Para todas as pessoas germofóbicas, os produtos de limpeza são fortes aliados contra os microrganismos. Porém, essa parceria pode ter um efeito reverso: uma nova pesquisa revelou que esses produtos podem, na verdade, estar criando superbactérias.
O estudo foi publicado na Nature Microbiology na última segunda (9), com a premissa de analisar os efeitos colaterais que o uso indiscriminado que os produtos de limpeza podem ter nas bactérias.
Pesquisadores da Universidade Macquarie, na Austrália e da Universidade de Cambridge, no Reino Unido, estudaram uma espécie de bactéria chamada Acinetobacter baumannii. Essa é uma bactéria tipicamente encontrada no meio ambiente, como no solo ou em água, mas também em superfícies do nosso dia a dia, como maçanetas, corrimãos, mesas, etc.
Ela é uma das bactérias mais resistentes a antibióticos, e consta nos relatórios do Centros de Controle e Prevenção de Doenças dos EUA (o CDC), na lista das ameaças urgentes. Geralmente, não ataca tanto pessoas saudáveis, mas pode ser fatal para aquelas que estão com o sistema imunológico comprometido. Elas podem causar doenças graves, que vão desde pneumonia a meningite e infecções no sistema nervoso.
Na pesquisa, os cientistas descobriram que superfícies com quantidades baixas de biocidas comuns, como os detergentes e antissépticos, podem tornar as bactérias mais resistentes ao seu efeito. Assim, eventualmente, elas se tornam resistentes não só aos produtos químicos, mas também aos medicamentos.
Se a quantidade de produto utilizada for pequena, e com uma baixa frequência, as bactérias ali presentes podem ser tornar resistentes aos produtos de limpeza.
“Nossos achados sugerem que biocidas em baixas concentrações podem comprometer a eficácia dos antibióticos e levar ao desenvolvimento de resistência a antibióticos”, disse Liping Li, autor líder do estudo e pesquisador da Universidade de Macquarie, à Live Science.
O que são bactérias resistentes?
Resistência bacteriana é um dos maiores desafios da ciência e medicina moderna, e o uso controlado de antibióticos por médicos e farmacêuticos se deve justamente a isso.
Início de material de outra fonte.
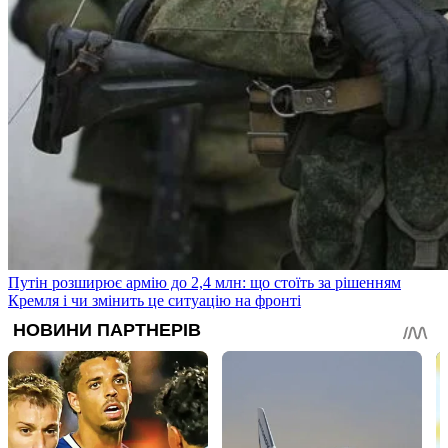
Путін розширює армію до 2,4 млн: що стоїть за рішенням
Кремля і чи змінить це ситуацію на фронті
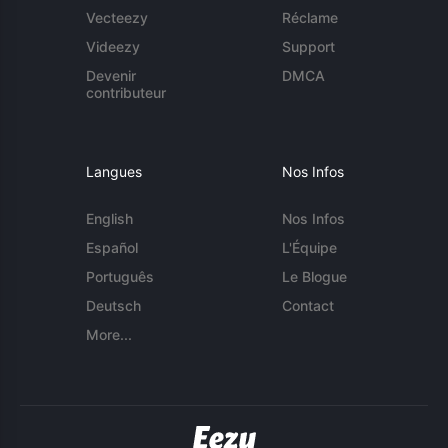
Vecteezy
Réclame
Videezy
Support
Devenir
DMCA
contributeur
Langues
Nos Infos
English
Nos Infos
Español
L'Équipe
Português
Le Blogue
Deutsch
Contact
More...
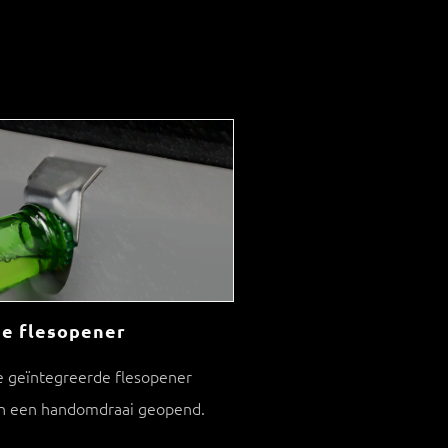
e flesopener
e geïntegreerde flesopener
in een handomdraai geopend.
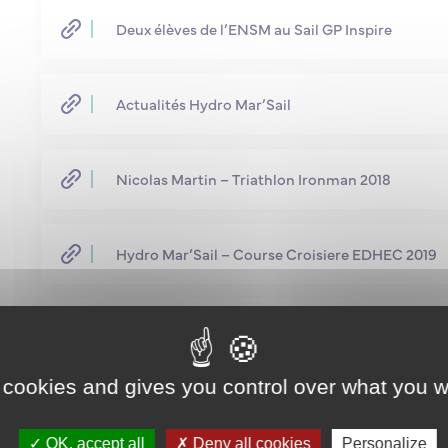
Deux élèves de l’ENSM au Sail GP Inspire
Actualités Hydro Mar’Sail
Nicolas Martin – Triathlon Ironman 2018
Hydro Mar’Sail – Course Croisiere EDHEC 2019
Sea Raiders – Europ’Raid 2019
 cookies and gives you control over what you w
Scientifiques / Culturels
OK, accept all
Deny all cookies
Personalize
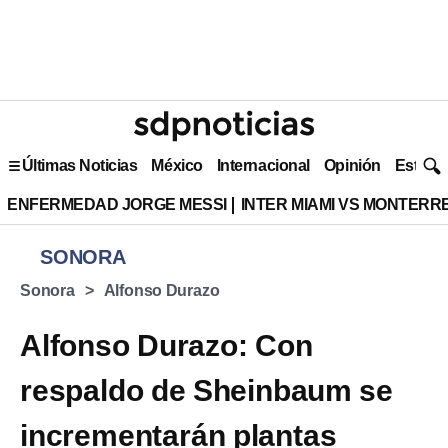
Últimas Noticias
México
Internacional
Opinión
Estilo 
ENFERMEDAD JORGE MESSI
INTER MIAMI VS MONTERR
SONORA
Sonora
Alfonso Durazo
Alfonso Durazo: Con
respaldo de Sheinbaum se
incrementarán plantas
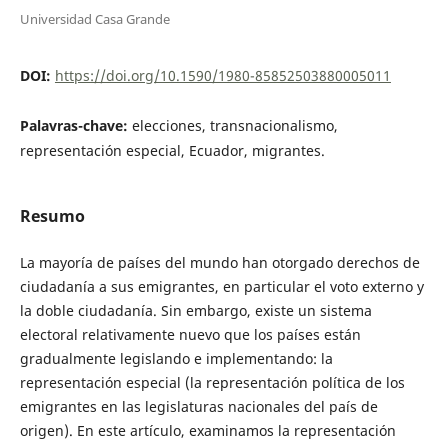
Universidad Casa Grande
DOI:
https://doi.org/10.1590/1980-85852503880005011
Palavras-chave:
elecciones, transnacionalismo,
representación especial, Ecuador, migrantes.
Resumo
La mayoría de países del mundo han otorgado derechos de
ciudadanía a sus emigrantes, en particular el voto externo y
la doble ciudadanía. Sin embargo, existe un sistema
electoral relativamente nuevo que los países están
gradualmente legislando e implementando: la
representación especial (la representación política de los
emigrantes en las legislaturas nacionales del país de
origen). En este artículo, examinamos la representación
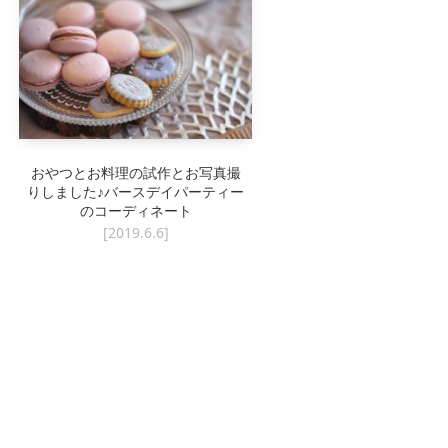
ローテーブル
おやつとお料理の試作とお写真撮
りしました♪バースデイパーティー
のコーディネート
[2019.6.6]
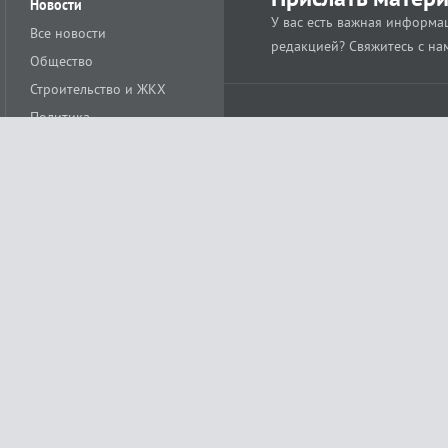
Новости
У вас есть важная информац
Все новости
редакцией? Свяжитесь с на
Общество
Строительство и ЖКХ
Политика
Происшествия
Спорт
Расс
18+
Экономика
Культура
ации средства массовой информации ЭЛ № ФС77-78488 от 15 июня 2020 года
ных технологий и массовых коммуникаций (Роскомнадзор)
остью «Муниципальная телерадиокомпания «Краснодар»
279. Редакция
+7 (861) 259-17-96
info@tvkrasnodar.ru
Политика обработки персо
ая гиперссылка на tvkrasnodar.ru. При использовании видеоматериалов необход
ии (информационные технологии предоставления информации на основе сбора, 
ящихся на территории Российской Федерации). Подробнее в
Правилах применени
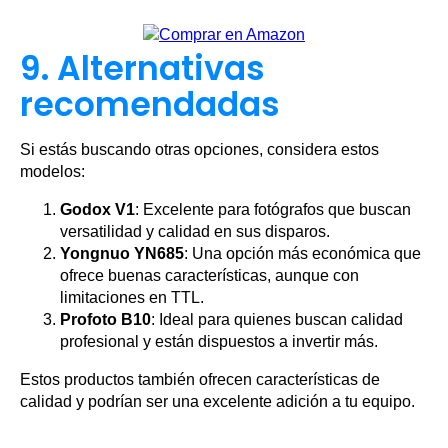
9. Alternativas
recomendadas
Si estás buscando otras opciones, considera estos
modelos:
Godox V1
: Excelente para fotógrafos que buscan
versatilidad y calidad en sus disparos.
Yongnuo YN685
: Una opción más económica que
ofrece buenas características, aunque con
limitaciones en TTL.
Profoto B10
: Ideal para quienes buscan calidad
profesional y están dispuestos a invertir más.
Estos productos también ofrecen características de
calidad y podrían ser una excelente adición a tu equipo.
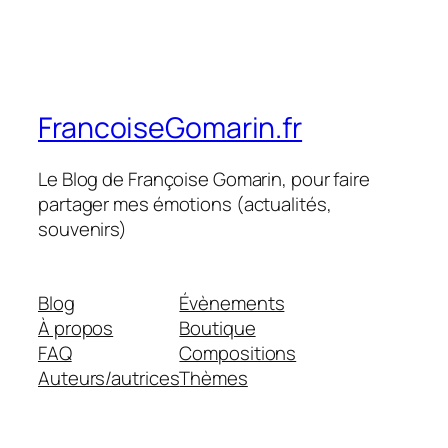
FrancoiseGomarin.fr
Le Blog de Françoise Gomarin, pour faire
partager mes émotions (actualités,
souvenirs)
Blog
Évènements
À propos
Boutique
FAQ
Compositions
Auteurs/autrices
Thèmes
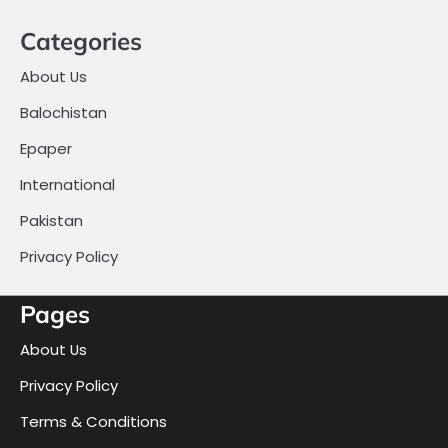
Categories
About Us
Balochistan
Epaper
International
Pakistan
Privacy Policy
Pages
About Us
Privacy Policy
Terms & Conditions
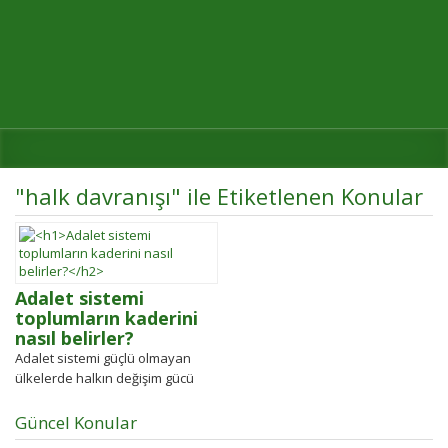
"halk davranışı" ile Etiketlenen Konular
Adalet sistemi
toplumların kaderini
nasıl belirler?
Adalet sistemi güçlü olmayan
ülkelerde halkın değişim gücü
tarihten bugüne toplumsal
hareketleri şekillendirdi.
Güncel Konular
Detayları keşfedin!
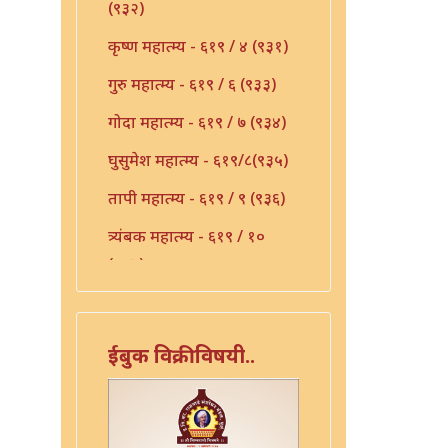
(९३२)
कृष्ण महात्म्य - ६१९ / ४ (९३१)
गुरु महात्म्य - ६१९ / ६ (९३३)
गोदा महात्म्य - ६१९ / ७ (९३४)
घुसुमेश महात्म्य - ६१९/८(९३५)
तापी महात्म्य - ६१९ / ९ (९३६)
त्र्यंबक महात्म्य - ६१९ / १०
(९३७)
देवी महात्म्य - ६१९-११(९३८)
निर्मळ महात्म्य - ६१९ / १२
ईबुक विक्रीविषयी..
(९३९)
पांडुरंग महात्म्य - ६१९ / १३
(९४०)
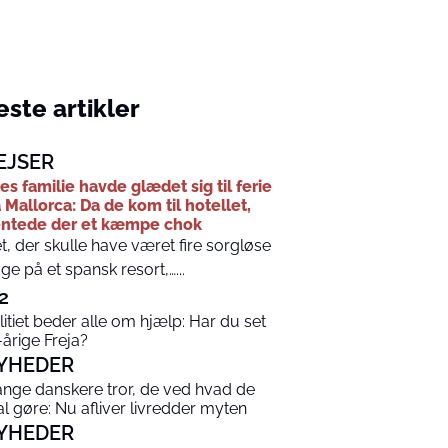
ste artikler
EJSER
es familie havde glædet sig til ferie
 Mallorca: Da de kom til hotellet,
ntede der et kæmpe chok
t, der skulle have været fire sorgløse
ge på et spansk resort,…...
2
litiet beder alle om hjælp: Har du set
-årige Freja?
YHEDER
nge danskere tror, de ved hvad de
al gøre: Nu afliver livredder myten
YHEDER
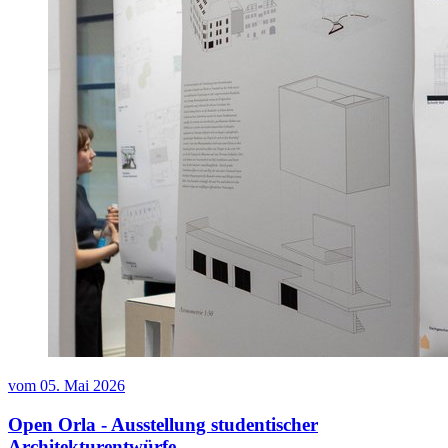
vom
05. Mai 2026
Open Orla - Ausstellung studentischer
Architekturentwürfe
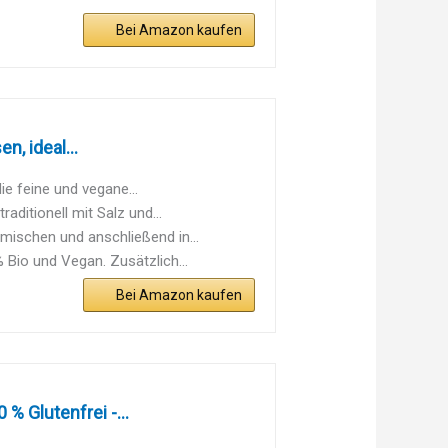
Bei Amazon kaufen
n, ideal...
e feine und vegane...
ditionell mit Salz und...
schen und anschließend in...
io und Vegan. Zusätzlich...
Bei Amazon kaufen
% Glutenfrei -...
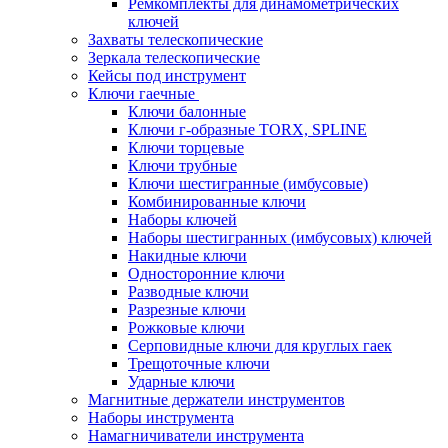
Ремкомплекты для динамометрических
ключей
Захваты телескопические
Зеркала телескопические
Кейсы под инструмент
Ключи гаечные
Ключи балонные
Ключи г-образные TORX, SPLINE
Ключи торцевые
Ключи трубные
Ключи шестигранные (имбусовые)
Комбинированные ключи
Наборы ключей
Наборы шестигранных (имбусовых) ключей
Накидные ключи
Односторонние ключи
Разводные ключи
Разрезные ключи
Рожковые ключи
Серповидные ключи для круглых гаек
Трещоточные ключи
Ударные ключи
Магнитные держатели инструментов
Наборы инструмента
Намагничиватели инструмента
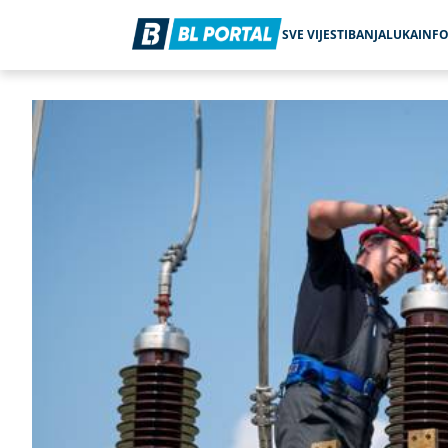
SVE VIJESTI
BANJALUKA
INF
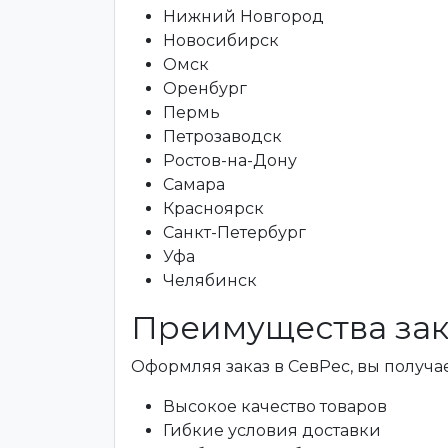
Нижний Новгород
Новосибирск
Омск
Оренбург
Пермь
Петрозаводск
Ростов-на-Дону
Самара
Красноярск
Санкт-Петербург
Уфа
Челябинск
Преимущества зак
Оформляя заказ в СевРес, вы получае
Высокое качество товаров
Гибкие условия доставки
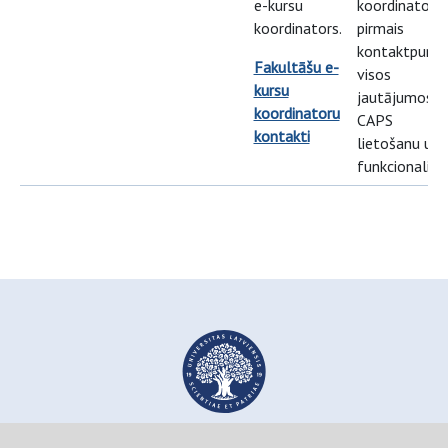
e-kursu
koordinators i
koordinators.
pirmais
kontaktpunkt
Fakultāšu e-
visos
kursu
jautājumos p
koordinatoru
CAPS
kontakti
lietošanu un
funkcionalitāt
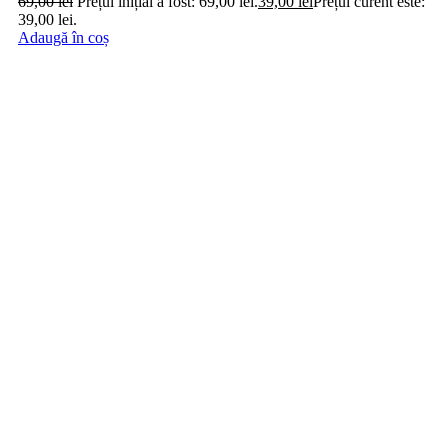
69,00
lei
Prețul inițial a fost: 69,00 lei.
39,00
lei
Prețul curent este:
39,00 lei.
Adaugă în coș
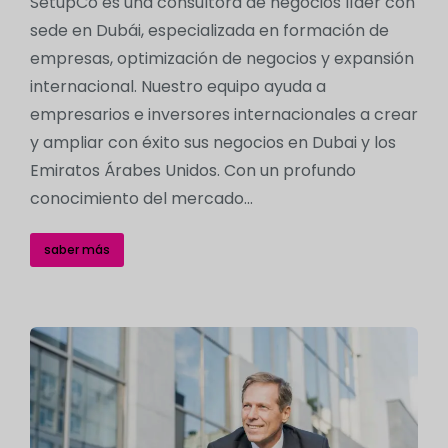
SetupCo es una consultora de negocios líder con
sede en Dubái, especializada en formación de
empresas, optimización de negocios y expansión
internacional. Nuestro equipo ayuda a
empresarios e inversores internacionales a crear
y ampliar con éxito sus negocios en Dubai y los
Emiratos Árabes Unidos. Con un profundo
conocimiento del mercado...
saber más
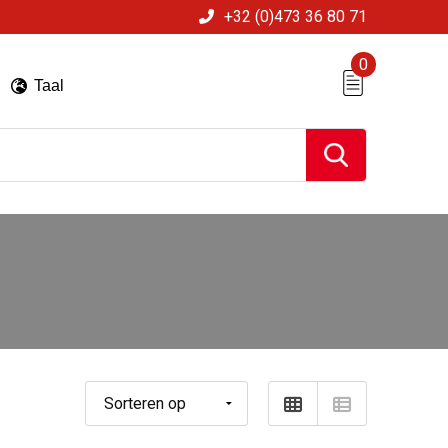
+32 (0)473 36 80 71
0
Taal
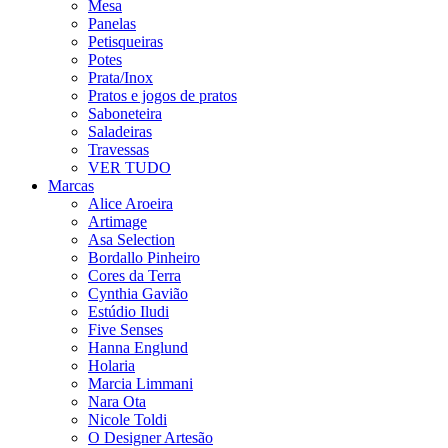
Mesa
Panelas
Petisqueiras
Potes
Prata/Inox
Pratos e jogos de pratos
Saboneteira
Saladeiras
Travessas
VER TUDO
Marcas
Alice Aroeira
Artimage
Asa Selection
Bordallo Pinheiro
Cores da Terra
Cynthia Gavião
Estúdio Iludi
Five Senses
Hanna Englund
Holaria
Marcia Limmani
Nara Ota
Nicole Toldi
O Designer Artesão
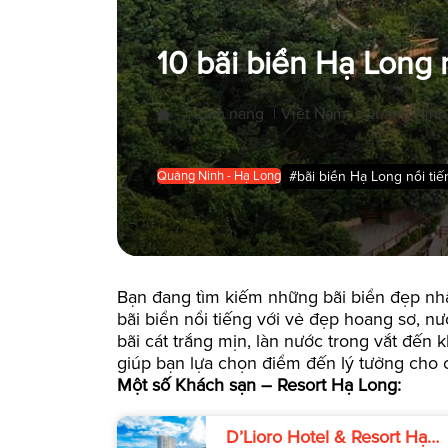
10 bãi biển Hạ Long 
Cẩm nang
Việt Nam
Quảng Ninh
|
|
|
#bãi biển Hạ Long nổi ti
Quảng Ninh - Hạ Long
Bạn đang tìm kiếm những bãi biển đẹp nh
bãi biển nổi tiếng với vẻ đẹp hoang sơ, n
bãi cát trắng mịn, làn nước trong vắt đến
giúp bạn lựa chọn điểm đến lý tưởng cho 
Một số Khách sạn – Resort Hạ Long:
D’Lioro Hotel & Resort Hạ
Quando esse tipo de medicamento é prescrito, sua eficácia depende do paciente utilizá-lo nos horários e dias certos para que a infecção bacteriana seja eliminada.
Quando um antibiótico ou biocida é utilizado, nem todas as bactérias presentes no organismo morrem de primeira. E aí entra a seleção natural. As bactérias se reproduzem muito rápido, permitindo sua adaptação ao ambiente. Assim, algumas sofrem mutações aleatórias que as tornarão imunes aos medicamentos ou produtos químicos. Caso não sejam eliminadas rapidamente com a ação contínua do tratamento, elas conseguirão se reproduzir, e assim passar os genes resistentes para frente.
Método da pesquisa
Para comprovar a capacidade de resistência da A. baumannii, os pesquisadores manipularam o genoma da bactéria para saber quais genes seriam capazes de fazer a bactéria resistir a 10 diferentes tipos de biocidas. Eles viram que as bactérias possuem vários genes resistentes diferentes, agindo em diversas partes da célula. Alguns genes codificam proteínas de proteção que agem fora da célula, enquanto outras codificam proteínas para atuarem na parte interna.
E é justamente nas proteínas da parte externa da célula que um dos principais fatores de resistência acontece. Os pesquisadores descobriram que a principal forma dos biocidas atacarem as células é alterando a atividade elétrica das membranas. Para isso acontecer, é necessário uma concentração alta do produto. Do contrário, as bactérias não só irão sobreviver, como também se tornarão mais resistentes.
Dos 10 biocidas testados, sete conseguiram de alguma forma perturbar a membrana celular da bactéria, mas sem que a matasse. A baixa concentração também dificultou para que os antibióticos que agem dentro das células bacterianas conseguissem penetrar na célula. Ou seja, a utilização de biocidas em baixas concentrações cria bactérias resistentes à ação de outros biocidas e ao funcionamento de antibióticos.
Mesmo que o estudo tenha sido realizado em laboratório, os pesquisadores acreditam que o mesmo pode acontecer em ambientes como hospitais ou indústrias, onde ocorre a desinfecção de superfícies. Para eles, o principal desafio após o estudo está no gerenciamento de biocida, que consiste em adotar medidas para evitar o uso generalizado e indiscriminado desses produtos, a fim de evitar o surgimento de bactérias cada vez mais resistentes.